Why Terragrunt exists
Terraform is excellent for defining infrastructure as code. But once you have more than one environment — dev, staging, production — you run into the same structural problem every team hits: how do you avoid duplicating your Terraform code across environments while keeping each environment independently configurable?
The most common answer people reach for is workspaces. Workspaces don't solve it — they share a single backend configuration and make environment isolation harder, not easier. The correct answer is separate state per environment, and that's where Terragrunt comes in.
Terragrunt is a thin wrapper around Terraform that adds:
- DRY backend configuration (write once, inherit everywhere)
- Dependency graph between Terraform modules
- Before/after hooks for automation
run-allcommands to apply an entire environment at once
It doesn't replace Terraform — it orchestrates it.

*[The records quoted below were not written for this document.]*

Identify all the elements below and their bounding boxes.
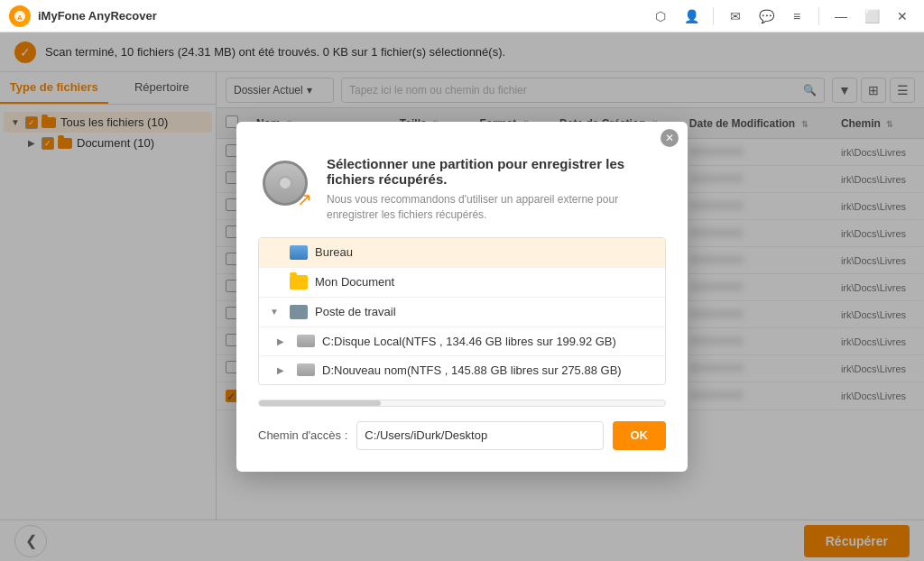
- app-title: iMyFone AnyRecover: [38, 9, 648, 23]
- modal-text-section: Sélectionner une partition pour enregist…: [327, 156, 666, 223]
- path-input[interactable]: [356, 421, 603, 450]
- chat-button[interactable]: 💬: [753, 4, 779, 29]
- user-button[interactable]: 👤: [679, 4, 704, 29]
- app-logo: A: [9, 5, 31, 27]
- svg-text:A: A: [17, 14, 23, 22]
- modal-header: ✕: [236, 122, 688, 147]
- location-poste[interactable]: ▼ Poste de travail: [259, 298, 665, 327]
- share-button[interactable]: ⬡: [648, 4, 673, 29]
- arrow-icon: ↗: [297, 189, 312, 210]
- save-dialog: ✕ ↗ Sélectionner une partition pour enre…: [236, 122, 688, 472]
- close-button[interactable]: ✕: [890, 4, 915, 29]
- separator2: [818, 7, 819, 25]
- path-label: Chemin d'accès :: [258, 428, 347, 442]
- drive-c-icon: [297, 335, 315, 347]
- title-bar-actions: ⬡ 👤 ✉ 💬 ≡ — ⬜ ✕: [648, 4, 915, 29]
- expand-d-icon[interactable]: ▶: [277, 365, 290, 375]
- disk-inner: [278, 176, 292, 190]
- maximize-button[interactable]: ⬜: [859, 4, 884, 29]
- modal-subtitle: Nous vous recommandons d'utiliser un app…: [327, 192, 666, 223]
- location-browser: Bureau Mon Document ▼ Poste de travail ▶: [258, 237, 666, 385]
- modal-footer: Chemin d'accès : OK: [258, 421, 666, 454]
- d-drive-label: D:Nouveau nom(NTFS , 145.88 GB libres su…: [322, 363, 622, 377]
- c-drive-label: C:Disque Local(NTFS , 134.46 GB libres s…: [322, 335, 616, 348]
- drive-d-icon: [297, 363, 315, 376]
- menu-button[interactable]: ≡: [784, 4, 809, 29]
- separator: [713, 7, 714, 25]
- poste-label: Poste de travail: [315, 305, 396, 318]
- minimize-button[interactable]: —: [828, 4, 854, 29]
- ok-button[interactable]: OK: [613, 421, 667, 450]
- location-mondoc[interactable]: Mon Document: [259, 268, 665, 298]
- location-c-drive[interactable]: ▶ C:Disque Local(NTFS , 134.46 GB libres…: [259, 327, 665, 356]
- modal-scrollbar[interactable]: [258, 400, 666, 407]
- bureau-label: Bureau: [315, 245, 353, 259]
- mondoc-label: Mon Document: [315, 275, 394, 289]
- modal-overlay: ✕ ↗ Sélectionner une partition pour enre…: [0, 32, 924, 561]
- modal-body: ↗ Sélectionner une partition pour enregi…: [236, 147, 688, 472]
- disk-icon: ↗: [258, 156, 312, 210]
- title-bar: A iMyFone AnyRecover ⬡ 👤 ✉ 💬 ≡ — ⬜ ✕: [0, 0, 924, 32]
- modal-close-button[interactable]: ✕: [661, 129, 679, 147]
- location-bureau[interactable]: Bureau: [259, 238, 665, 268]
- location-d-drive[interactable]: ▶ D:Nouveau nom(NTFS , 145.88 GB libres …: [259, 356, 665, 384]
- mail-button[interactable]: ✉: [723, 4, 748, 29]
- expand-poste-icon[interactable]: ▼: [270, 307, 282, 317]
- desktop-icon: [290, 245, 308, 260]
- expand-c-icon[interactable]: ▶: [277, 336, 290, 346]
- folder-icon-mondoc: [290, 275, 308, 290]
- modal-top-section: ↗ Sélectionner une partition pour enregi…: [258, 156, 666, 223]
- scrollbar-thumb: [259, 400, 381, 406]
- computer-icon: [290, 305, 308, 319]
- modal-title: Sélectionner une partition pour enregist…: [327, 156, 666, 187]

The problem Terragrunt solves
Without Terragrunt, a typical multi-environment Terraform layout looks like this:
infrastructure/
dev/
main.tf
backend.tf # dev-specific backend config
terraform.tfvars
staging/
main.tf # copy of dev/main.tf with different values
backend.tf # copy with different key
terraform.tfvars
production/
main.tf # copy again
backend.tf # copy again
terraform.tfvars
Every environment has nearly identical main.tf files. When you add a new module, you update it in three places. When you rename a variable, same thing. This is the DRY problem.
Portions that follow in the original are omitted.